Back in March, I brought you the shocking story a man who was acquitted of murder charges in the stabbing death of a gay couple in Vigo, Spain.
Jacobo Piñeiro Rial (right) had spent the afternoon of January 12th of this year drinking at a gay bar. At some point, he left the place with bartender Isaac Al Daní Pérez Triviño, and accepted an invite to Triviño's apartment. According to court testimony, the two spent the afternoon doing drugs. The pair didn't even leave the room after Triviño's partner, Julio Anderson Luciano, arrived with a couple of friends for dinner.
Luciano's friends left, but Piñeiro stayed in the apartment with the couple.
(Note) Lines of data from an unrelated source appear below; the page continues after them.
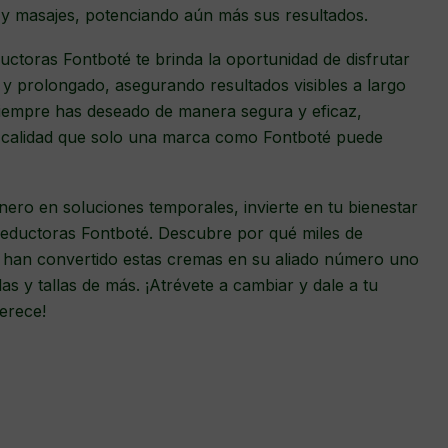
n y masajes, potenciando aún más sus resultados.
uctoras Fontboté te brinda la oportunidad de disfrutar
y prolongado, asegurando resultados visibles a largo
 siempre has deseado de manera segura y eficaz,
 y calidad que solo una marca como Fontboté puede
nero en soluciones temporales, invierte en tu bienestar
oreductoras Fontboté. Descubre por qué miles de
 han convertido estas cremas en su aliado número uno
as y tallas de más. ¡Atrévete a cambiar y dale a tu
erece!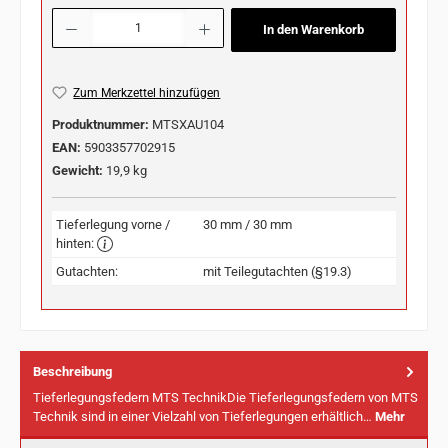
Produkt Anzahl: Gib den gewünschten Wert ein oder benutze die Schaltflächen u
In den Warenkorb
Zum Merkzettel hinzufügen
Produktnummer:
MTSXAU104
EAN:
5903357702915
Gewicht:
19,9 kg
Tieferlegung vorne /
30 mm / 30 mm
hinten:
Gutachten:
mit Teilegutachten (§19.3)
Beschreibung
Tieferlegungsfedern MTS TechnikDie Tieferlegungsfedern von MTS
Technik sind in einer Vielzahl von Tieferlegungen erhältlich…
Mehr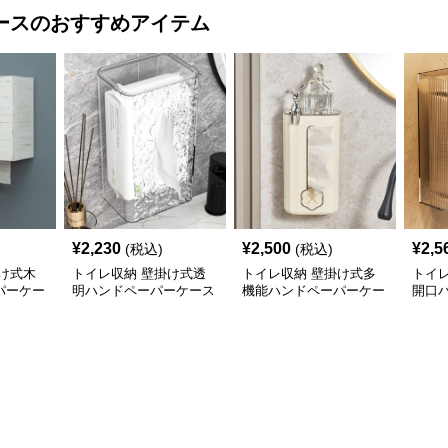
ース
のおすすめアイテム
¥
2,230
¥
2,500
¥
2,5
(税込)
(税込)
け式木
トイレ収納 壁掛け式透
トイレ収納 壁掛け式多
トイ
パーケー
明ハンドペーパーケース
機能ハンドペーパーケー
開口
収納棚
ス
ス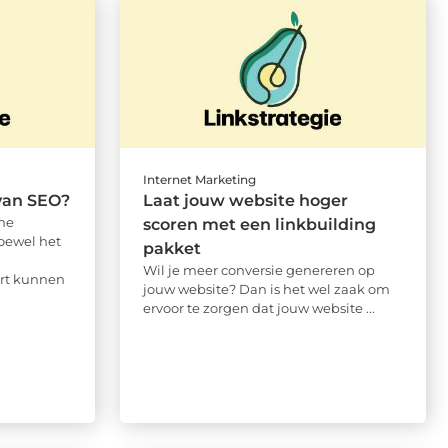
Internet Marketing
 van SEO?
Laat jouw website hoger
ne
scoren met een linkbuilding
Hoewel het
pakket
Wil je meer conversie genereren op
ert kunnen
jouw website? Dan is het wel zaak om
ervoor te zorgen dat jouw website ...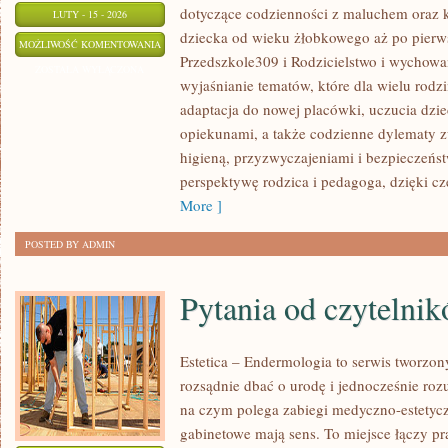
dotyczące codzienności z maluchem oraz k
LUTY - 15 - 2026
dziecka od wieku żłobkowego aż po pierws
INSPIRACJE
MOŻLIWOŚĆ KOMENTOWANIA
Przedszkole309 i Rodzicielstwo i wychowan
DLA
ZOSTAŁA WYŁĄCZONA
wyjaśnianie tematów, które dla wielu rodz
NAUCZYCIELI
adaptacja do nowej placówki, uczucia dziec
opiekunami, a także codzienne dylematy z
higieną, przyzwyczajeniami i bezpieczeńs
perspektywę rodzica i pedagoga, dzięki cz
More ]
POSTED BY ADMIN
Pytania od czytelni
Estetica – Endermologia to serwis tworzon
rozsądnie dbać o urodę i jednocześnie rozu
na czym polega zabiegi medyczno-estetyczn
gabinetowe mają sens. To miejsce łączy pr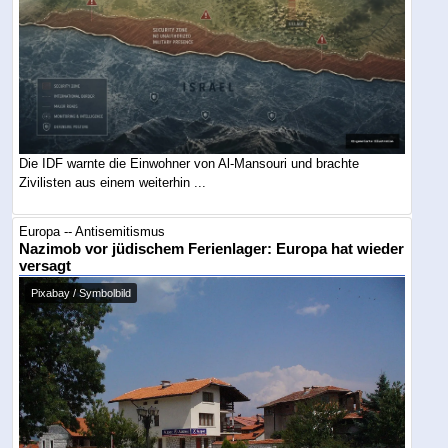
Die IDF warnte die Einwohner von Al-Mansouri und brachte
Zivilisten aus einem weiterhin ...
Europa -- Antisemitismus
Nazimob vor jüdischem Ferienlager: Europa hat wieder
versagt
Pixabay / Symbolbild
Something went horribly wrong and, according to forensic reports, the bloodbath began around 4am on the morning of the 13th and didn't end until 2 hours later.
Piñeiro, who argued that he wasn't gay and that he'd panicked after the men had tried to sexually assault him, methodically took his time as he stabbed them 57 times. Forensic experts testified that he followed Luciano as the victim struggled to crawl out of a hallway into the living room, stabbing him 22 times as he went along. Once he'd killed the couple, he dumped clothes across the floor and on the bodies, dousing them with gasoline, and set everything afire.
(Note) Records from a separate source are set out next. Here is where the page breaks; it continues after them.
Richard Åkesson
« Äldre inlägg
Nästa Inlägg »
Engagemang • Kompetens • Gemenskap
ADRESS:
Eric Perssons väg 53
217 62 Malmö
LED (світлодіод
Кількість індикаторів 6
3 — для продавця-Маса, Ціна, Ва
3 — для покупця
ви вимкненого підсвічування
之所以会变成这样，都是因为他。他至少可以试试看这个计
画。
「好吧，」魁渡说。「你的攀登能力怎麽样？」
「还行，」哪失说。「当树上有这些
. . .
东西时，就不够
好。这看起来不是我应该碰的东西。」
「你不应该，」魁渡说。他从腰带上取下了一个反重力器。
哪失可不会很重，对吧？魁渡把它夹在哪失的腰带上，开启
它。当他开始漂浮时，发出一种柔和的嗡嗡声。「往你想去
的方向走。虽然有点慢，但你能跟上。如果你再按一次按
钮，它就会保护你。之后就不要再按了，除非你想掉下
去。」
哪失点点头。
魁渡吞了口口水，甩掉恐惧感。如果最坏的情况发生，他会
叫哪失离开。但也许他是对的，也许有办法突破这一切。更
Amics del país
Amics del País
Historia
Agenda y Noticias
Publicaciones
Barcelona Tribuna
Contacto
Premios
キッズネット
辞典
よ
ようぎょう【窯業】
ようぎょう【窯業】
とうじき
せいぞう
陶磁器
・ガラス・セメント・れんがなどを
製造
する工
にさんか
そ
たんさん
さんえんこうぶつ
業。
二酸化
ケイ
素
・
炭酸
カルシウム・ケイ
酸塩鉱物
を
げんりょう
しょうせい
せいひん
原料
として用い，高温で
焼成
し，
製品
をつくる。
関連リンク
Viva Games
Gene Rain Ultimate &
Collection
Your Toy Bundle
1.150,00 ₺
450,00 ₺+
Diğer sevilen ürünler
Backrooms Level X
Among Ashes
Astonishingly, despite the fact that Piñeiro spent a whole afternoon at a gay bar and accepted an invite by a gay bartender to go home with him, the jury that heard the case in March believed in the gay panic defense and absolved Piñeiro of murder charges. Apparently, the jury would have set him free if it wasn't for the judge who stepped in to correct some jury 'errors' and sentenced him in setting the apartment on fire. The judge sentenced Piñeiro to 20 years in prison on the arson charges.
Understandably, there were protests. In Vigo, Madrid, New York and Berlin. The New York protest came at the calling of my friend Karlo.
The outrage elicited by the acquittal led to demands that the court ruling be annulled. And this summer, the Superior Justice Tribunal of Galicia decided to take a look at the ruling and determine if it had been fair.
Yesterday, mincing no words, the Tribunal called the lower court ruling "defective, absurd, illogical and arbitrary"and ordered a new trial, according to El Pais. The Tribunal also dismissed petitions to reduce the sentence for setting the apartment on fire.
Asked by La Voz de Galicia how she felt about the announcement, Marta Pérez Triviño, Isaac's mother, said "I am very happy, although we have only won a battle but we have yet to win the war".
She told the paper that she hopes that a new trial will take place before July.
Speaking about the first trial's murder acquittal, she said "If it had been a different murdered couple, the verdict would have been a lot different; the jury was greatly swayed by racism and homophobia."
Ms. Triviño has always said that she is not only fighting for justice for her son Isaac, but also for his partner Julio, who she loved as if he were her own son.
Although it didn't surface during the trial, police records show that after being arrested, Piñeiro told police that he had been particularly disgusted by the fact that a black Brazilian man made sexual advances, using some of the vilest racist terms possible. Ms. Triviño has implied that the jury in the first trial might have held similar sentiments against Julio.